Last week, I had the privilege of attending the FJC’s 2016 Complex Litigation Conference, held in conjunction with Emory Law School’s Institute for Complex Litigation and Mass Claims. [Disclosure: I serve on the Institute’s Next Generation Board.] The conference covered issues in both class action and MDL cases, and was taught by luminaries on both sides of the complex litigation bar, and the audience largely comprised federal judges from various districts around the country.

Given the candor shown by both sides, as well as the judges’ willingness to ask questions and discuss their experiences, I’m going to treat the conference as if it operated under the Chatham House Rule, meaning I’ll tell you what got said, but not identify who said it.

So, without further ado, here are the top five takeaways from the Emory/FJC conference:

  1. Judges are very concerned with getting the issues right. It’s an intuition most of us have, at least until a given judge rules against us. But watching jurists of varying ideological stripes ask questions at this conference hammered home just how concerned most judges are with doing their jobs conscientiously and well. And that just reinforced to me the importance of not being afraid to make good faith arguments, even if they seem risky. Yes, judges are concerned with their dockets, and with dozens of other small concerns, just like the rest of us. But they also clearly want to make the right rulings in cases.
  2. Third-party funding is still a large unknown, and therefore a large concern. Third-party litigation funding is becoming more prevalent in complex litigation. It’s particularly rife in MDLs, but it touches class actions as well. Since third-party funders are often not disclosed, judges are not necessarily aware of their existence.
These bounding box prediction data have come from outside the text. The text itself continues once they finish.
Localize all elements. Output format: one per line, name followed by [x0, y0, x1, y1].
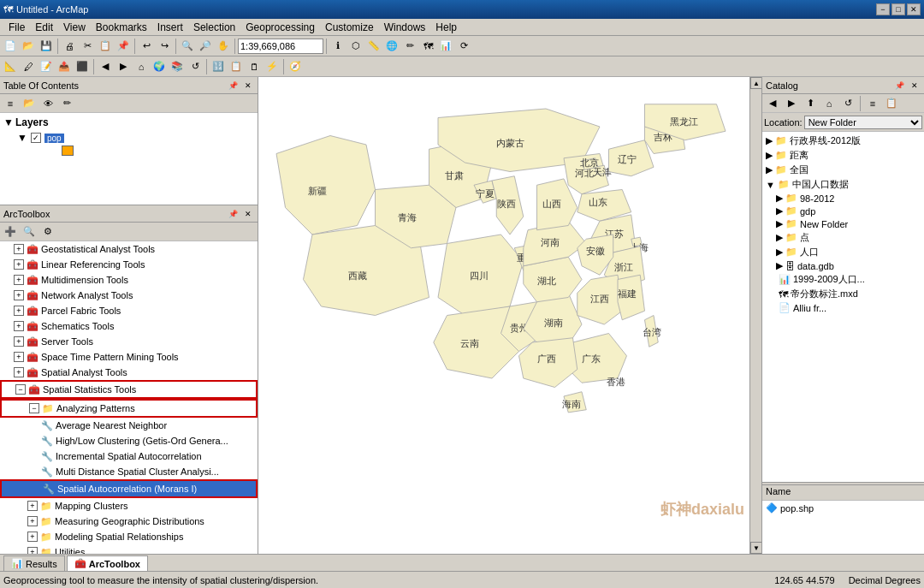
expand-measgeo[interactable]: +: [27, 516, 38, 526]
toc-layer-pop[interactable]: ▼ ✓ pop: [0, 130, 258, 146]
tb2-back-btn[interactable]: ◀: [97, 58, 114, 75]
zoom-in-button[interactable]: 🔍: [179, 38, 196, 55]
tree-item-spatialanalyst[interactable]: + 🧰 Spatial Analyst Tools: [0, 365, 258, 380]
undo-button[interactable]: ↩: [138, 38, 155, 55]
menu-geoprocessing[interactable]: Geoprocessing: [240, 21, 320, 34]
redo-button[interactable]: ↪: [156, 38, 173, 55]
cat-item-alliu[interactable]: 📄 Alliu fr...: [762, 301, 924, 314]
maximize-button[interactable]: □: [891, 3, 905, 15]
cut-button[interactable]: ✂: [79, 38, 96, 55]
tree-item-averagenn[interactable]: 🔧 Average Nearest Neighbor: [0, 418, 258, 433]
tab-results[interactable]: 📊 Results: [3, 555, 65, 571]
tb2-nav-btn[interactable]: 🧭: [287, 58, 304, 75]
cat-item-mxd[interactable]: 🗺 帝分数标注.mxd: [762, 287, 924, 301]
tree-item-geostatistical[interactable]: + 🧰 Geostatistical Analyst Tools: [0, 241, 258, 257]
tb2-btn7[interactable]: 📋: [228, 58, 245, 75]
expand-spatialstats[interactable]: −: [15, 384, 26, 395]
expand-utilities[interactable]: +: [27, 547, 38, 554]
cat-item-quanguo[interactable]: ▶ 📁 全国: [762, 163, 924, 177]
catalog-tree[interactable]: ▶ 📁 行政界线-2012版 ▶ 📁 距离 ▶ 📁 全国 ▼ 📁 中国人口数据 …: [762, 132, 924, 482]
catalog-close-btn[interactable]: ✕: [909, 80, 921, 91]
cat-forward-btn[interactable]: ▶: [783, 95, 800, 112]
cat-item-zhongguork[interactable]: ▼ 📁 中国人口数据: [762, 177, 924, 192]
menu-bookmarks[interactable]: Bookmarks: [91, 21, 152, 34]
pan-button[interactable]: ✋: [215, 38, 232, 55]
zoom-out-button[interactable]: 🔎: [197, 38, 214, 55]
tree-item-spatialstats[interactable]: − 🧰 Spatial Statistics Tools: [0, 380, 258, 399]
cat-item-renkou[interactable]: ▶ 📁 人口: [762, 245, 924, 259]
menu-insert[interactable]: Insert: [152, 21, 188, 34]
atb-options-btn[interactable]: ⚙: [39, 223, 56, 241]
tb2-btn8[interactable]: 🗒: [246, 58, 263, 75]
atb-close-btn[interactable]: ✕: [242, 209, 254, 219]
menu-help[interactable]: Help: [430, 21, 462, 34]
scale-input[interactable]: [238, 39, 323, 54]
toc-close-btn[interactable]: ✕: [242, 80, 254, 91]
expand-server[interactable]: +: [14, 336, 24, 347]
tree-item-spatialautocorr[interactable]: 🔧 Spatial Autocorrelation (Morans I): [0, 479, 258, 498]
tree-item-schematics[interactable]: + 🧰 Schematics Tools: [0, 318, 258, 334]
cat-item-newfolder[interactable]: ▶ 📁 New Folder: [762, 217, 924, 230]
cat-item-juli[interactable]: ▶ 📁 距离: [762, 148, 924, 163]
cat-up-btn[interactable]: ⬆: [802, 95, 819, 112]
tab-arctoolbox[interactable]: 🧰 ArcToolbox: [67, 555, 148, 571]
cat-item-datagdb[interactable]: ▶ 🗄 data.gdb: [762, 259, 924, 272]
expand-geostatistical[interactable]: +: [14, 244, 24, 254]
layout-btn[interactable]: 📊: [437, 38, 454, 55]
tb2-home-btn[interactable]: ⌂: [133, 58, 150, 75]
tree-item-multidim[interactable]: + 🧰 Multidimension Tools: [0, 272, 258, 288]
atb-search-btn[interactable]: 🔍: [21, 223, 38, 241]
cat-item-98-2012[interactable]: ▶ 📁 98-2012: [762, 192, 924, 205]
tree-item-utilities[interactable]: + 📁 Utilities: [0, 544, 258, 554]
tb2-btn4[interactable]: 📤: [56, 58, 73, 75]
tb2-forward-btn[interactable]: ▶: [115, 58, 132, 75]
cat-back-btn[interactable]: ◀: [764, 95, 781, 112]
tree-item-server[interactable]: + 🧰 Server Tools: [0, 334, 258, 349]
close-button[interactable]: ✕: [907, 3, 921, 15]
scroll-up-btn[interactable]: ▲: [750, 77, 761, 89]
menu-view[interactable]: View: [58, 21, 91, 34]
expand-network[interactable]: +: [14, 290, 24, 300]
print-button[interactable]: 🖨: [61, 38, 78, 55]
catalog-dock-btn[interactable]: 📌: [892, 80, 907, 91]
select-button[interactable]: ⬡: [347, 38, 364, 55]
cat-item-1999[interactable]: 📊 1999-2009人口...: [762, 272, 924, 287]
expand-parcel[interactable]: +: [14, 306, 24, 316]
menu-edit[interactable]: Edit: [30, 21, 58, 34]
menu-windows[interactable]: Windows: [379, 21, 431, 34]
cat-detail-btn[interactable]: 📋: [883, 95, 900, 112]
expand-linear[interactable]: +: [14, 259, 24, 270]
refresh-btn[interactable]: ⟳: [455, 38, 472, 55]
tb2-globe-btn[interactable]: 🌍: [151, 58, 168, 75]
tree-item-measgeo[interactable]: + 📁 Measuring Geographic Distributions: [0, 514, 258, 529]
tb2-cat-btn[interactable]: 📚: [169, 58, 186, 75]
cat-refresh-btn[interactable]: ↺: [839, 95, 856, 112]
cat-list-btn[interactable]: ≡: [864, 95, 881, 112]
tb2-btn6[interactable]: 🔢: [210, 58, 227, 75]
new-button[interactable]: 📄: [2, 38, 19, 55]
expand-modeling[interactable]: +: [27, 532, 38, 542]
menu-customize[interactable]: Customize: [320, 21, 379, 34]
cat-home-btn[interactable]: ⌂: [820, 95, 838, 112]
atb-add-btn[interactable]: ➕: [2, 223, 19, 241]
toc-source-btn[interactable]: 📂: [21, 95, 38, 112]
expand-multidim[interactable]: +: [14, 275, 24, 285]
tree-item-analyzingpatterns[interactable]: − 📁 Analyzing Patterns: [0, 399, 258, 418]
expand-mappingclusters[interactable]: +: [27, 501, 38, 511]
expand-schematics[interactable]: +: [14, 321, 24, 331]
toc-visibility-btn[interactable]: 👁: [39, 95, 56, 112]
identify-button[interactable]: ℹ: [329, 38, 346, 55]
tree-item-incremental[interactable]: 🔧 Incremental Spatial Autocorrelation: [0, 448, 258, 464]
location-dropdown[interactable]: New Folder: [804, 116, 922, 129]
cat-item-xingzheng[interactable]: ▶ 📁 行政界线-2012版: [762, 134, 924, 148]
cat-item-dian[interactable]: ▶ 📁 点: [762, 230, 924, 245]
tree-item-mappingclusters[interactable]: + 📁 Mapping Clusters: [0, 498, 258, 514]
copy-button[interactable]: 📋: [97, 38, 114, 55]
layer-checkbox[interactable]: ✓: [31, 133, 41, 143]
scroll-down-btn[interactable]: ▼: [750, 542, 761, 554]
tb2-btn9[interactable]: ⚡: [264, 58, 281, 75]
tb2-btn1[interactable]: 📐: [2, 58, 19, 75]
measure-button[interactable]: 📏: [365, 38, 382, 55]
tree-item-spacetime[interactable]: + 🧰 Space Time Pattern Mining Tools: [0, 349, 258, 365]
toc-list-btn[interactable]: ≡: [2, 95, 19, 112]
As a result, a number of judges were very concerned to hear that hedge funds and other investors may view class actions and MDL cases as an opportunity for investment. (It doesn’t hurt that many of the plaintiffs’ firms represented at this conference self-fund, and so view funders as unnecessary competition.) It may be time to dust off funding-related interrogatories and adequacy arguments.
  3. Put charts in your Motion to Dismiss a complex claim. Judges, like practitioners, think that 50-state motions to dismiss are tedious. That doesn’t make them any less necessary, however, either to framing the case or to narrowing claims to those with actual legal merit. So it shouldn’t surprise anyone that concise, accurate charts of various state laws got an enthusiastic shout-out from several federal judges. So, brief the law, but add a chart for easy reference.
  4. Don’t forget about Daubert motions. This is unlikely to catch anyone reading this blog unawares, but several judges pointed out that they treat Daubert rulings in class actions and MDL cases as an inflection point: once they’ve ruled, they will ask the parties about settlement, in the hopes that one side or the other will revise their understanding of their chances based on how the expert motions have shaken out.
  5. Watch out for hybrid settlements. Several practitioners pointed out a potential issue for class settlements that combine monetary and injunctive relief. It’s a trend that’s gained currency as parties look for ways to provide relief to class members without necessarily committing huge cash amounts. However, as one plaintiffs’ counsel pointed out, given Wal-Mart Stores v. Dukes‘s ruling that one can’t seek monetary relief under Rule 23(b)(2), there’s a question as to which provision of Rule 23 can justify certifying a settlement class that uses both. Dukes may close off Rule 23(b)(2), and it’s unclear whether one can seek an injunction with a Rule 23(b)(3) class. This isn’t an insurmountable issue, but watch for it to recur in the next few years.